Misty Kilburn said her son came home from Lawrence County High School with a letter stating the teacher in his construction trade class was going to reinstate corporal punishment due to misbehavior.
Kilburn said she was about to sign it until she learned it only applied to one gender.
The note reads in part: “Due to interruptions and discipline problems in trade classes, we are going to reinstate corporal punishment.”
Kilburn didn’t have a problem with the note, but then her son told her something else.
“The girls were sent into another classroom and the boys were the ones who had to write this out, and the girls were not to be included on the corporal punishment,” she said.

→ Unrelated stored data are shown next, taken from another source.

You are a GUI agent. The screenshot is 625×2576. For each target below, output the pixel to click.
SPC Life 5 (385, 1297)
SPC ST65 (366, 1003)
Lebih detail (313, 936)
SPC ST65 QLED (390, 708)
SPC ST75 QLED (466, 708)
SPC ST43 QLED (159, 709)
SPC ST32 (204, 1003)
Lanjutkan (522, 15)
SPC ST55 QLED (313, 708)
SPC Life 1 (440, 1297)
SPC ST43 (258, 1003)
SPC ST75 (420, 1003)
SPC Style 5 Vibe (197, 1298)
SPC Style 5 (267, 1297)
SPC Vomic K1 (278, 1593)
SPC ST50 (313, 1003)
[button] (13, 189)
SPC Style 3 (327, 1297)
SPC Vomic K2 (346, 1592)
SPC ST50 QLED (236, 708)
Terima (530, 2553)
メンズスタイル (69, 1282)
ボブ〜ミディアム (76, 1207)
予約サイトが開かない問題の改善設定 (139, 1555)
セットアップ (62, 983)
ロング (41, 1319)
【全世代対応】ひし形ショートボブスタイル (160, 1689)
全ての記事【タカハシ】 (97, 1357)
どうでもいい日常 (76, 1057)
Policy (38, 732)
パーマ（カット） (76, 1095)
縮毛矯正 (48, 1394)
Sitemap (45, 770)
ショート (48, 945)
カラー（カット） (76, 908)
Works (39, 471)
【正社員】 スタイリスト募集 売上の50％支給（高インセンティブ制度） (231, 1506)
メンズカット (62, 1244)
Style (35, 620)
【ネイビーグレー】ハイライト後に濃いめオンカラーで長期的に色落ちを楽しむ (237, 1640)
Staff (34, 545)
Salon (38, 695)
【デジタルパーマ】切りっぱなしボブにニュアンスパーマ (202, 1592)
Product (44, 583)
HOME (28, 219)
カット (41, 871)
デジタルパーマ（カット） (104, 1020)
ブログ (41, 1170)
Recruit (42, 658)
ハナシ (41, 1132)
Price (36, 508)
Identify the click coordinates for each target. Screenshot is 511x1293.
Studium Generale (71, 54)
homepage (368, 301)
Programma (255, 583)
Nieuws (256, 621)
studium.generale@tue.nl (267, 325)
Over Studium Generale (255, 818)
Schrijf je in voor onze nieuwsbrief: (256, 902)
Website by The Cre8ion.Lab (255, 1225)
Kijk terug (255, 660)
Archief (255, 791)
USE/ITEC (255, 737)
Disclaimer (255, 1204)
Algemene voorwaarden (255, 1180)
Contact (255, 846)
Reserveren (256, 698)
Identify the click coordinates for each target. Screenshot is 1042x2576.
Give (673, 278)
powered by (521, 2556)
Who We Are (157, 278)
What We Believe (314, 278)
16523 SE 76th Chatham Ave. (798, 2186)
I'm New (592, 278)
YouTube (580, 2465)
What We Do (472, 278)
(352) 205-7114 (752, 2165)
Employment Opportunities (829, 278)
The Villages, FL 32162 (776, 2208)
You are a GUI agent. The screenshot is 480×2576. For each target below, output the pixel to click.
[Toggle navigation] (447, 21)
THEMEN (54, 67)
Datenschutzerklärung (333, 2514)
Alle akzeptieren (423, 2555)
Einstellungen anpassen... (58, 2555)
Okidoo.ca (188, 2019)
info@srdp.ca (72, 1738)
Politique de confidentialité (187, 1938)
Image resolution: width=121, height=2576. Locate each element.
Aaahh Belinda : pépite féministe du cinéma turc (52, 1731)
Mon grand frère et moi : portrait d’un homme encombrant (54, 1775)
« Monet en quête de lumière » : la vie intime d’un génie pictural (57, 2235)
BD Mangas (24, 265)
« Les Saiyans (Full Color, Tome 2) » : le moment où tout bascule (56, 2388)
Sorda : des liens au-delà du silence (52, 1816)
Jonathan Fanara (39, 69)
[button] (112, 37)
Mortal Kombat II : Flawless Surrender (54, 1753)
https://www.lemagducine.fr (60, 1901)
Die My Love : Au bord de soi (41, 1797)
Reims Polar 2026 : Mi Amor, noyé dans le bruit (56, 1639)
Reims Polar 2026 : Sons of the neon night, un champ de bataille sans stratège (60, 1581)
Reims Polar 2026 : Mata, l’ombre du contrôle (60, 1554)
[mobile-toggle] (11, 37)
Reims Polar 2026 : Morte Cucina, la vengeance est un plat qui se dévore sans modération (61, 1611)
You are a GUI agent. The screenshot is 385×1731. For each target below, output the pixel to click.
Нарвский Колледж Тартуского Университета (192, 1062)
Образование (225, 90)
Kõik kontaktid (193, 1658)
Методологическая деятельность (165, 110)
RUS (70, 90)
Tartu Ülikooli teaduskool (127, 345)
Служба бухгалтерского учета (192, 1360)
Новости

Kilburn said she spoke with the assistant principal who told her the school stopped paddling females years ago.
“I believe they are dividing the females. They are saying it’s OK for boys to get paddled but not girls. This is 2016. We are all equal. Let’s move away from that,” Kilburn said.
A spokeswoman for the school said she is looking into the issue and will provide a statement Thursday. She would not confirm or deny a permission slip went out.
A school board member said he too had heard about it, and plans to bring it up at Thursday’s board meeting.
Meanwhile, Kilburn said she will not sign the permission slip unless the policy changes to include girls.
“It’s like making the females a weaker sex. We are not weaker. We do the same jobs, we take the same classes,” Kilburn said.
Tennessee is one of 19 states to still allow corporal punishment.